## Assignment
Search the data below for the string "shadow". Extract every line that contains it.

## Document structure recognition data
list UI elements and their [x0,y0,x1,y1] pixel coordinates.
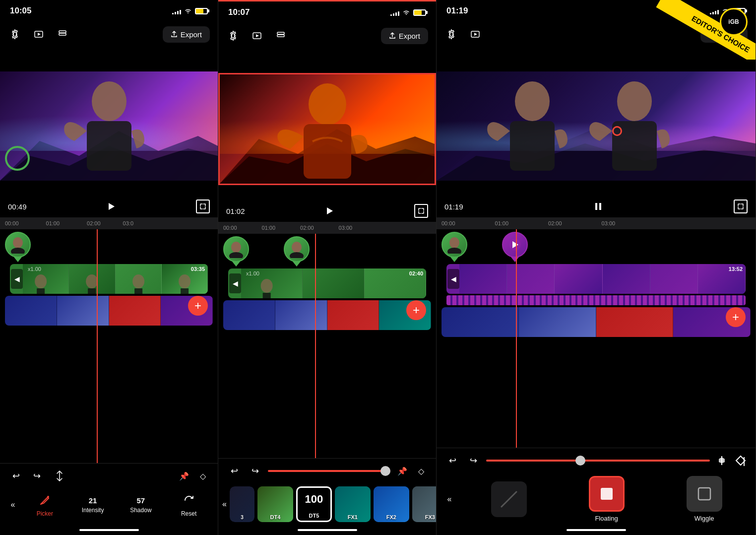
filter-dt4[interactable]: DT4 [257,486,293,522]
bg-thumb-3-2 [519,307,596,337]
redo-button-3[interactable]: ↪ [465,453,481,468]
add-button-3[interactable]: + [726,307,746,327]
chevron-left-1[interactable]: « [5,497,21,513]
add-button-1[interactable]: + [188,296,208,316]
avatar-3b[interactable] [502,232,528,258]
wiggle-label: Wiggle [694,515,714,522]
main-video-track-1[interactable]: ◀ x1.00 03:35 [10,264,208,294]
motion-floating[interactable]: Floating [560,476,653,522]
pin-icon-1[interactable]: 📌 [177,469,191,483]
play-button-1[interactable] [103,199,119,214]
settings-icon-3[interactable] [444,27,458,41]
filter-label-fx2: FX2 [386,514,396,520]
layers-icon-1[interactable] [56,27,69,41]
avatar-pointer-3b [511,257,519,262]
svg-rect-5 [87,121,131,171]
layers-icon-2[interactable] [274,29,288,43]
main-video-track-2[interactable]: ◀ x1.00 02:40 [228,268,426,298]
bg-thumb-3 [109,296,161,326]
filter-intensity-slider[interactable] [268,470,390,472]
track-thumb-3-4 [603,264,650,294]
main-video-track-3[interactable]: ◀ 13:52 [446,264,746,294]
fullscreen-button-1[interactable] [196,200,210,213]
avatar-1[interactable] [5,232,31,258]
redo-button-1[interactable]: ↪ [29,468,45,484]
bg-track-1[interactable]: + [5,296,213,326]
play-button-2[interactable] [321,203,337,219]
keyframe-icon-3[interactable] [734,454,748,468]
track-thumb-2 [69,264,115,294]
export-button-1[interactable]: Export [163,26,210,43]
split-icon-1[interactable] [50,468,69,484]
chevron-left-3[interactable]: « [441,491,457,507]
wiggle-icon [695,485,713,503]
ruler-mark: 03:0 [123,220,133,226]
keyframe-icon-1[interactable]: ◇ [196,469,210,483]
svg-rect-3 [59,33,66,35]
avatar-2b[interactable] [284,236,310,262]
fullscreen-button-3[interactable] [734,200,748,213]
track-left-arrow-1[interactable]: ◀ [11,269,23,289]
slider-thumb-3[interactable] [575,456,585,466]
pause-button-3[interactable] [590,199,606,214]
motion-slider[interactable] [486,460,710,462]
ruler-mark: 00:00 [5,220,19,226]
reset-tool[interactable]: Reset [165,492,213,517]
keyframe-icon-2[interactable]: ◇ [414,464,428,478]
bg-track-3[interactable]: + [441,307,751,337]
track-thumbnails-3 [459,264,746,294]
chevron-left-2[interactable]: « [222,496,227,512]
track-left-arrow-2[interactable]: ◀ [229,273,241,293]
motion-row: « Floating [437,473,756,525]
bg-track-2[interactable]: + [223,300,431,330]
filter-fx1[interactable]: FX1 [335,486,371,522]
slider-row-2: ↩ ↪ 📌 ◇ [218,459,436,483]
motion-wiggle[interactable]: Wiggle [658,476,751,522]
svg-rect-10 [37,288,45,294]
filter-item-partial[interactable]: 3 [230,486,254,522]
avatar-wrapper-1 [5,232,31,262]
track-left-arrow-3[interactable]: ◀ [447,269,459,289]
undo-button-1[interactable]: ↩ [8,468,24,484]
svg-point-13 [132,274,144,288]
filter-fx3[interactable]: FX3 [412,486,436,522]
export-button-2[interactable]: Export [381,28,428,44]
project-icon-3[interactable] [468,27,482,41]
avatar-2a[interactable] [223,236,249,262]
avatar-pointer-3a [450,257,458,262]
timecode-1: 00:49 [8,202,27,211]
playhead-3 [516,229,517,448]
svg-rect-23 [304,124,351,179]
pin-icon-3[interactable] [715,454,729,468]
redo-button-2[interactable]: ↪ [247,463,263,479]
motion-none[interactable] [462,481,555,517]
shadow-label: Shadow [130,507,151,514]
add-button-2[interactable]: + [406,300,426,320]
fullscreen-button-2[interactable] [414,204,428,218]
project-icon-2[interactable] [250,29,264,43]
bg-thumb-2 [57,296,109,326]
slider-thumb-2[interactable] [380,466,390,476]
avatar-3a[interactable] [441,232,467,258]
bottom-toolbar-2: ↩ ↪ 📌 ◇ « 3 DT4 100 DT5 [218,458,436,525]
pin-icon-2[interactable]: 📌 [395,464,409,478]
timeline-controls-2: 01:02 [218,200,436,222]
svg-point-28 [290,252,304,258]
settings-icon-2[interactable] [226,29,240,43]
undo-button-2[interactable]: ↩ [226,463,242,479]
filter-dt5[interactable]: 100 DT5 [296,486,332,522]
battery-icon-2 [413,9,426,16]
picker-tool[interactable]: Picker [21,492,69,517]
wifi-icon-2 [402,9,410,15]
settings-icon-1[interactable] [8,27,22,41]
filter-fx2[interactable]: FX2 [374,486,409,522]
bg-thumb-2-2 [275,300,327,330]
shadow-tool[interactable]: 57 Shadow [117,496,165,514]
avatars-row-1 [0,229,218,264]
timeline-ruler-2: 00:00 01:00 02:00 03:00 [218,222,436,234]
undo-button-3[interactable]: ↩ [444,453,460,468]
phone-panel-3: iGB EDITOR'S CHOICE 01:19 [437,0,756,535]
intensity-tool[interactable]: 21 Intensity [69,496,117,514]
project-icon-1[interactable] [32,27,46,41]
timeline-area-3: ◀ 13:52 + [437,229,756,448]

## Solution for this problem
shadow-label: Shadow [130,507,151,514]
shadow-tool[interactable]: 57 Shadow [117,496,165,514]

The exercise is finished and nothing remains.